That phrase is used so often that it is easy to become indifferent to such claims. Yet for myself and my wife, our recent holiday to Vietnam truly was such an experience as it opened us to a very different country, culture and, most importantly, cuisine.
And it was a singular event in that holiday that both broke down my preconceptions of, and ingited my passion for, cooking.
At the start of our trip, after a day in Hanoi, we embarked on a two-day cruise in the tranquil paradise of Halong Bay in the north-east of the country. It was there that we first encountered Vietnamese dishes, cooked directly in front of us and served up for immediate consumption.
The locally cooked dishes were a sublime and welcome assault on the senses – all of these new colours, aromas and flavours that I had not experienced before. The food itself was absolutely delicious, I could taste all of the individual ingredients and how they combined together.
The following afternoon in a cooking class, we had the opportunity to make our own spring rolls. I packed in the shrimp, vermicelli, sliced carrot and cilantro, wrapping it up and then ate my very own creation. It was delicious. This was swiftly followed by going to back to make a second. And third. And a cheeky fourth when the host wasn’t looking.
Thus began the debunking of the notion that cooking was unattainable, at least to me. From that point onwards, wherever we went on the tour we insisted to our guide that we should eat in traditional Vietnamese restaurants and cafes (as opposed to the buffet-style western food in hotels that were part of the holiday package).
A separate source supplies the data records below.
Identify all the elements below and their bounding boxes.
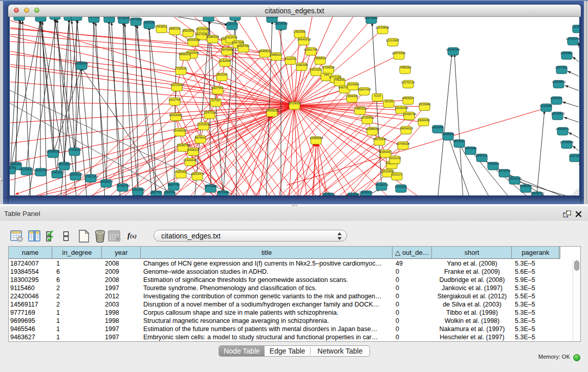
svg-text:9384067: 9384067 xyxy=(380,150,392,154)
svg-text:3912954: 3912954 xyxy=(182,29,194,32)
svg-text:20206536: 20206536 xyxy=(47,150,60,153)
svg-text:3960124: 3960124 xyxy=(168,27,181,30)
svg-text:7955812: 7955812 xyxy=(314,57,326,60)
svg-text:14136141: 14136141 xyxy=(359,191,373,194)
svg-text:12505135: 12505135 xyxy=(69,173,83,176)
svg-text:2322546: 2322546 xyxy=(225,36,237,39)
svg-text:10025438: 10025438 xyxy=(395,106,408,110)
svg-text:7625402: 7625402 xyxy=(175,170,187,173)
svg-text:10756928: 10756928 xyxy=(396,142,410,145)
svg-text:12975125: 12975125 xyxy=(401,81,415,84)
svg-text:7515526: 7515526 xyxy=(143,21,155,24)
svg-text:8938924: 8938924 xyxy=(442,133,454,136)
svg-text:6216: 6216 xyxy=(374,94,381,97)
svg-text:17359934: 17359934 xyxy=(68,148,82,151)
svg-text:9115460: 9115460 xyxy=(419,103,431,106)
svg-text:1362635: 1362635 xyxy=(293,30,306,33)
svg-text:62160: 62160 xyxy=(385,100,394,103)
svg-text:16640910: 16640910 xyxy=(297,38,311,41)
svg-text:19166825: 19166825 xyxy=(173,129,187,132)
svg-text:12923446: 12923446 xyxy=(132,188,145,191)
svg-text:2967608: 2967608 xyxy=(232,41,244,44)
svg-text:8186328: 8186328 xyxy=(207,35,219,38)
svg-text:19218506: 19218506 xyxy=(274,22,288,25)
svg-text:6899695: 6899695 xyxy=(418,119,430,122)
svg-text:16210643: 16210643 xyxy=(551,112,565,115)
svg-text:1990448: 1990448 xyxy=(296,63,308,67)
svg-text:1292344: 1292344 xyxy=(163,191,176,194)
svg-text:6466160: 6466160 xyxy=(103,17,115,18)
svg-text:16782759: 16782759 xyxy=(116,184,130,187)
svg-text:1733426: 1733426 xyxy=(395,185,407,188)
svg-text:7663822: 7663822 xyxy=(155,25,167,28)
svg-text:8215958: 8215958 xyxy=(540,104,552,107)
svg-text:10671355: 10671355 xyxy=(129,18,143,21)
svg-text:15751074: 15751074 xyxy=(566,37,579,40)
svg-text:1527602: 1527602 xyxy=(88,17,100,18)
svg-text:13384554: 13384554 xyxy=(310,137,323,140)
svg-text:18300295: 18300295 xyxy=(266,109,279,112)
svg-text:9227343: 9227343 xyxy=(555,66,568,69)
svg-text:12213363: 12213363 xyxy=(170,83,184,86)
svg-text:8471676: 8471676 xyxy=(498,169,511,172)
svg-text:6794028: 6794028 xyxy=(322,66,335,69)
svg-text:18724007: 18724007 xyxy=(288,102,301,105)
svg-text:17957263: 17957263 xyxy=(84,175,98,178)
svg-text:1615132: 1615132 xyxy=(389,157,401,160)
svg-text:1112503: 1112503 xyxy=(572,25,579,28)
svg-text:13495796: 13495796 xyxy=(403,113,417,116)
svg-text:1640954: 1640954 xyxy=(431,126,444,129)
svg-text:7986322: 7986322 xyxy=(354,107,366,110)
svg-text:16154808: 16154808 xyxy=(376,26,389,29)
svg-text:16543362: 16543362 xyxy=(187,38,201,41)
svg-text:10973493: 10973493 xyxy=(392,52,406,55)
svg-text:3624554: 3624554 xyxy=(347,83,359,86)
svg-text:39975867: 39975867 xyxy=(58,163,72,166)
svg-text:20053346: 20053346 xyxy=(75,62,89,65)
svg-text:16654983: 16654983 xyxy=(169,114,183,117)
svg-text:9245052: 9245052 xyxy=(519,185,532,188)
svg-text:7632621: 7632621 xyxy=(487,162,499,165)
svg-text:7357274: 7357274 xyxy=(226,23,238,26)
svg-text:2364436: 2364436 xyxy=(346,95,358,98)
svg-text:10046788: 10046788 xyxy=(177,144,190,147)
svg-text:7485063: 7485063 xyxy=(399,66,411,69)
svg-text:3267110: 3267110 xyxy=(204,111,216,114)
svg-text:1145193: 1145193 xyxy=(51,171,63,174)
svg-text:8454749: 8454749 xyxy=(237,45,249,48)
svg-text:9899612: 9899612 xyxy=(179,53,191,56)
svg-text:9474444: 9474444 xyxy=(465,147,477,150)
svg-text:1588520: 1588520 xyxy=(270,53,282,56)
svg-text:1610755: 1610755 xyxy=(168,98,181,101)
svg-text:12942737: 12942737 xyxy=(34,169,48,172)
svg-text:10688609: 10688609 xyxy=(365,127,379,130)
svg-text:10648764: 10648764 xyxy=(446,48,460,51)
svg-text:26872662: 26872662 xyxy=(364,17,378,19)
svg-text:15720407: 15720407 xyxy=(360,116,374,119)
svg-text:20691406: 20691406 xyxy=(34,17,48,17)
svg-text:803144: 803144 xyxy=(217,73,228,76)
svg-text:9657791: 9657791 xyxy=(168,183,180,186)
svg-text:9329966: 9329966 xyxy=(560,52,573,55)
svg-text:1571648: 1571648 xyxy=(217,191,229,194)
svg-text:14136141: 14136141 xyxy=(375,183,389,186)
svg-text:13353594: 13353594 xyxy=(197,123,211,126)
svg-text:887834: 887834 xyxy=(195,136,206,139)
svg-text:3875685: 3875685 xyxy=(221,48,233,51)
svg-text:24055712: 24055712 xyxy=(531,192,545,195)
svg-text:945: 945 xyxy=(324,73,330,76)
svg-text:10654112: 10654112 xyxy=(508,177,522,180)
svg-text:9463627: 9463627 xyxy=(402,97,415,100)
svg-text:12093822: 12093822 xyxy=(552,80,566,83)
svg-text:10958107: 10958107 xyxy=(100,180,114,183)
svg-text:252214: 252214 xyxy=(391,173,402,176)
svg-text:9427552: 9427552 xyxy=(211,86,224,90)
svg-text:2935114: 2935114 xyxy=(476,154,488,157)
svg-text:10961758: 10961758 xyxy=(304,48,318,51)
svg-text:9827508: 9827508 xyxy=(195,33,207,36)
svg-text:1621022: 1621022 xyxy=(310,68,322,71)
svg-text:2718129: 2718129 xyxy=(175,67,187,70)
svg-text:15692971: 15692971 xyxy=(556,127,570,130)
svg-text:10807467: 10807467 xyxy=(358,88,372,91)
svg-text:1167533: 1167533 xyxy=(570,155,579,158)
As a result of this, in our expedition from the north to the south of the country we discovered the delights of Bun Bo Hue (spicy beef noodle soup) in the imperial city of Hue, Com Ga (chicken rice) in the silk producing town of Hoi An and Cha Ca La Vong (turmeric fish with dill) in the bustling capital city of Hanoi, to name but a few.
At each restaurant, I would ask our tour guide about the dishes we were enjoying. It was these conversations, where our guide explained in simple steps how the meals were prepared, that continued to encourage the notion that cooking was a capability within my grasp. It also demonstrated how important food is to the country’s culture and history.
This was emphasised when myself and my wife met up with some Vietnamese work colleagues in Saigon as one of the first topics of conversation was where we had visited and what we had eaten. The team roundly approved of our tour guide’s choices.
So after a month in Vietnam (and Cambodia) we returned home, filled with resolve to explore this new world of cooking.